Wednesday, August 22, 2007

Russia, A Real Place -- Hinterlands

I have no way of proving this, but I think that if you asked the majority of Americans to describe Serbia and Montenegro, they would describe a gray, dreary industrial landscape. Kind of like Utica, with a Central European accent. And of course they would be wrong. Ryan and Natasha recently took a holiday in Montenegro:

Apparently the youngest independent republics in the world are Montenegro and Serbia, having been born on the same day in June 2006, indicating, perhaps, that a conjunction can’t hold a nation together. I’ve never been to Serbia, but having now visited its former other-half, I pity its citizens for the loss of their Adriatic coast, though they retained the more interesting capital. Tourism in the neon-lit town of Budva had a refreshingly local feel with most people carrying themselves as natives or once-natives, though I resided with the Russians. Natasha and I also enjoyed a high level of linguistic comfort, speaking both Russian and English with the hotel staff, waiters and hawkers of beach inflatables. Serbian itself often comes across like Russian with an Italian swagger.

Though we did find one restaurant serving what any Russian would identify as a “business lunch” (pronounced, beezniece lanch), meaning chicken soup, shredded cabbage salad, a meat and starch combination, and a beverage for three euro, Montenegrin cuisine happily failed to resemble the things we eat back “home.”

Once you travel beyond the sickly luminance of Budva’s strip and the hum of its blown out club speakers, your attention can play between the very blue sea and the arid mountains, beyond which diligent people are running vineyards and harvesting the honey that the locals dab on their donuts. We stayed in a dinky town called Rafaelovich, something like Budva’s half-corrupted, but still honest cousin. In the mornings I jogged along the water past stacked beach chairs and umbrellas and more than one cafĂ© advertising pizza dressed with ketchup. The final outpost was a little bar being built by an old man with a hammer and an axe. After that, the beach got rockier and the ruins of some early-twentieth century resort (cement slabs and a few aquamarine tiles) peeked out amongst the shrubs.
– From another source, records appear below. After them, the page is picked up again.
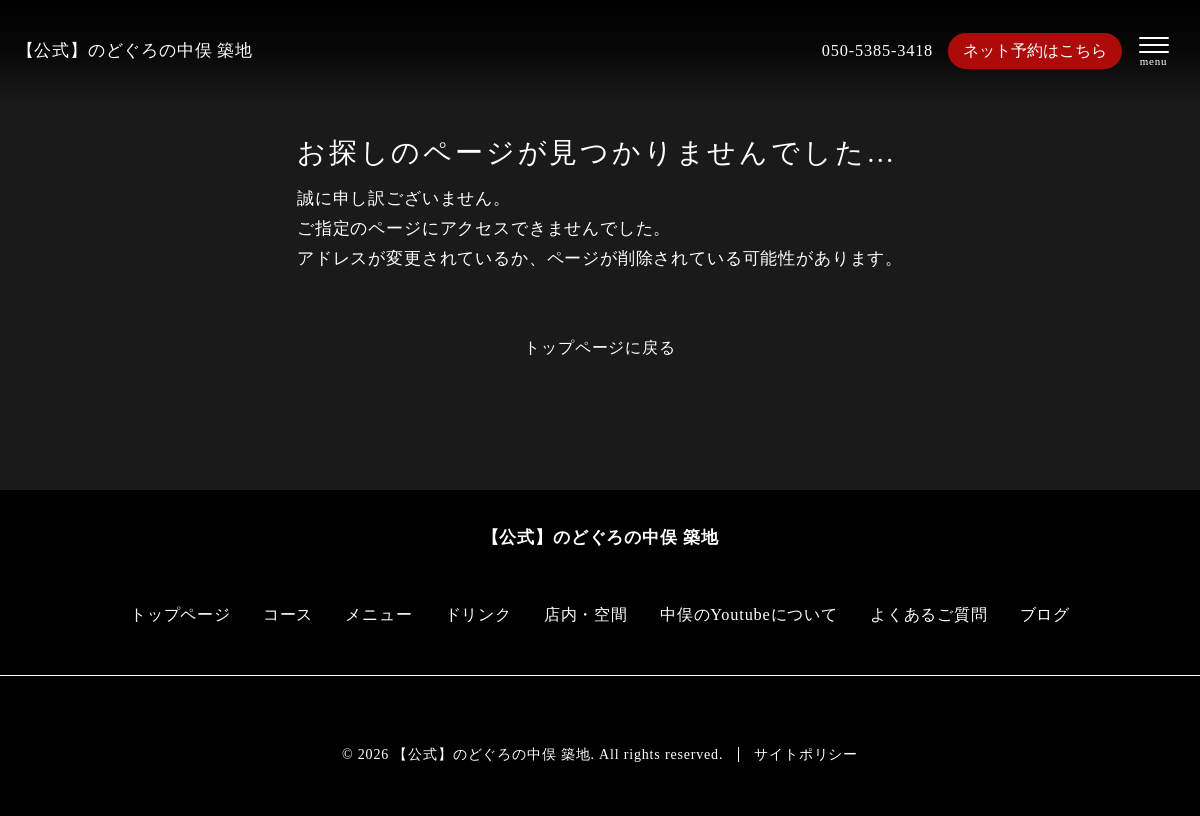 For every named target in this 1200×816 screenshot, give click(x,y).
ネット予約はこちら (1032, 50)
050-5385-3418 (869, 50)
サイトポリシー (806, 754)
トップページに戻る (600, 347)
On the second morning, I noticed a doorway set in the foliage and a sign that read, “Zoff’s Fish Bar.” Natasha and I returned that evening, armed for hunger and disappointment.

The set up was simple with no more than four tables under a palm-leaf roof and an open kitchen. A cement patio went right to the water where an old woman, who turned out to be Zoff’s mother, was lounging in topless repose. Our waiter (a guy in swim trunks) helped us through the menu and we ended up with calamari and some kind of white fish that was never translated. The seafood was seasoned simply with garlic and served with eggplant, all of which were grilled by Zoff himself, who stood in his unbuttoned tropical shirt, blowing kisses to Natasha throughout most of our meal.

We came back twice after that, treating ourselves to the lobster and the sea bass, with the latter winning Natasha’s vote for best meal of trip. At the end of our final visit, Zoff joined our table and provided his abridged life story in labored English and some homemade wine that must’ve scored an alcohol content of around twenty percent. Though he was openly cozy with Natasha, I liked Zoff. For eleven years, he’s only been serving fish that he or the two Bosnian refugees that he employs have caught themselves. He believes a good dinner should span several hours and considers all of his customers personal friends. I’ve never been to a better restaurant.